At the University of Florida, under the direction of Drs. Margaret “Peggy” Wallace and Wayne T. McCormack, we are using “case/control association” to try to identify vitiligo susceptibility genes. Case/control studies compare the variations of potential vitiligo susceptibility genes that are present in patients compared to an unaffected control group. A gene variant or change will be considered to be associated with vitiligo susceptibility when it is found more often in vitiligo patients than in controls. Large numbers of association tests must be performed for the most reliable statistical results, and repeating the studies in different populations or ethnic groups is extremely useful to confirm real associations. We are also using “family-based association,” which requires DNA samples from family members of the vitiligo patient. Families with one or more affected children can be analyzed, and statistical tests can help determine whether a particular genetic change in a vitiligo susceptibility gene is passed from parents to affected children more frequently than expected due to random chance. The advantages of family-based association studies include the use of families with any number of affected children, and the combining of information from multiple ethnic groups and/or geographical populations.

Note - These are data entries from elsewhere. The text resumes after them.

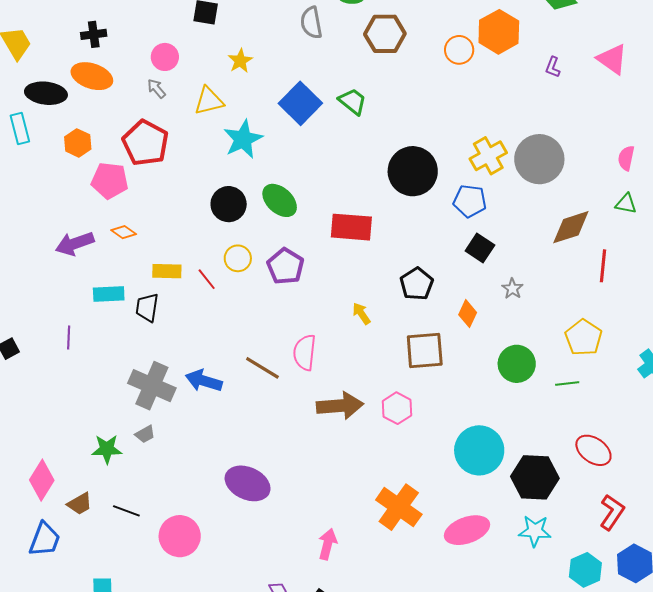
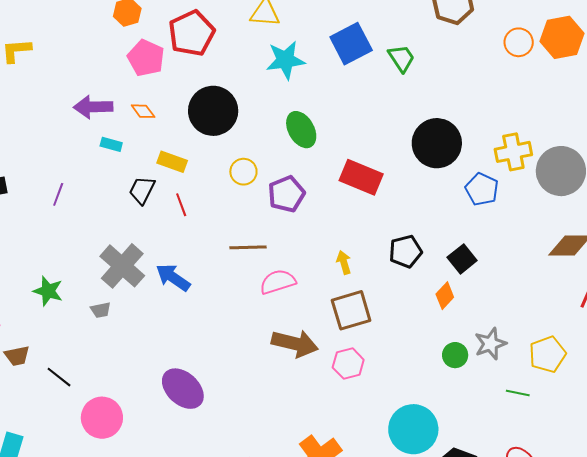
black circle: (229, 204) -> (213, 111), moved, size x1.4
black square: (480, 248) -> (462, 259), moved
red line: (207, 279) -> (181, 205), moved
gray star: (512, 289) -> (490, 344), moved, size x1.5
cyan rectangle: (109, 294) -> (111, 144), moved, size x0.7
brown square: (425, 350) -> (351, 310), moved, turned -30
pink semicircle: (305, 352) -> (278, 282), turned 48
green circle: (517, 364) -> (455, 355), moved, size x0.7
brown line: (262, 368) -> (248, 247), moved, turned -51
green star: (107, 449) -> (48, 291), moved

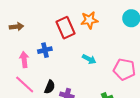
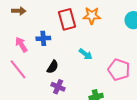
pink arrow: (24, 60) -> (21, 45), turned -35
black semicircle: (50, 87) -> (53, 67), moved

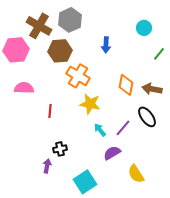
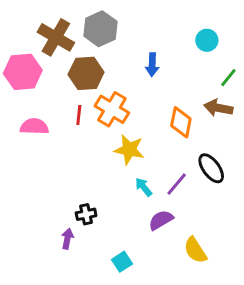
brown arrow: (152, 89) -> (218, 108), moved
red line: (50, 111) -> (79, 115), moved
cyan square: (85, 182) -> (122, 262), size x0.6

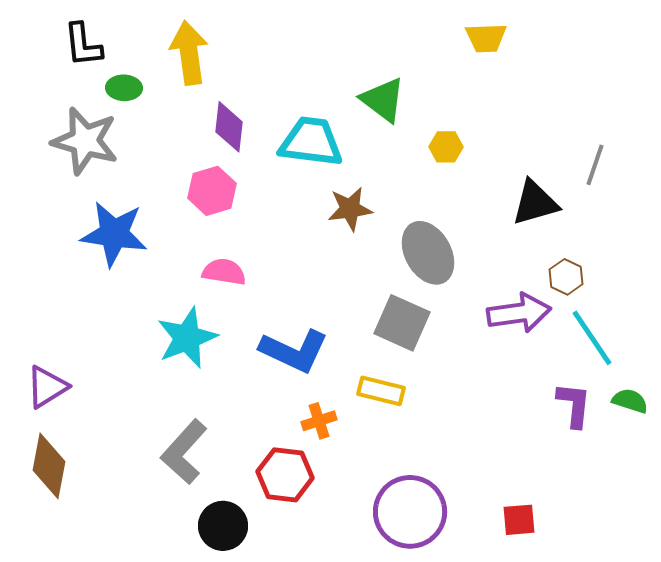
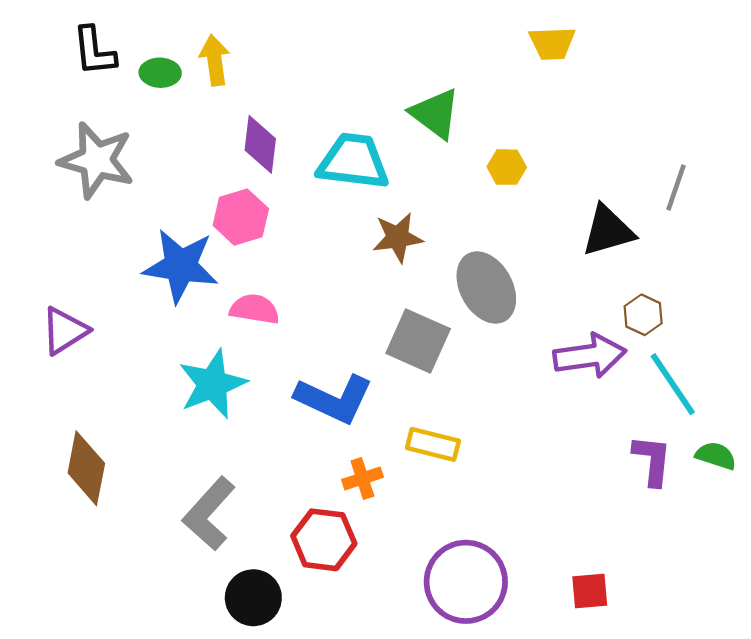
yellow arrow: (189, 53) -> (215, 60), size x0.7
green ellipse: (124, 88) -> (160, 73), moved
blue star: (114, 234) -> (181, 266), moved
gray square: (402, 323) -> (418, 341), moved
purple triangle: (47, 387) -> (65, 331), moved
brown diamond: (49, 466) -> (86, 468), moved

The goal of these studies is to test the hypothesis that susceptibility to vitiligo is a complex genetic trait involving a number of genes. Some of the genes we are investigating are known to be expressed in melanocytes, which may predispose them to self-destruction and/or target them for autoimmune destruction. Other genes we are investigating are known to be involved in the immune system, which may contribute to the autoimmune response in vitiligo patients. The long-term goals of this research include determining whether “at risk” individuals can be identified in families with a history of vitiligo, which might influence the choice of strategies for treatment or prevention of vitiligo, and whether novel therapies that might prevent or ameliorate vitiligo can be devised based on an understanding of vitiligo pathogenesis and genetic susceptibility. In addition, these studies may contribute to an overall understanding of genetic susceptibility to autoimmune disease, given the possible association of vitiligo with other autoimmune endocrinopathies.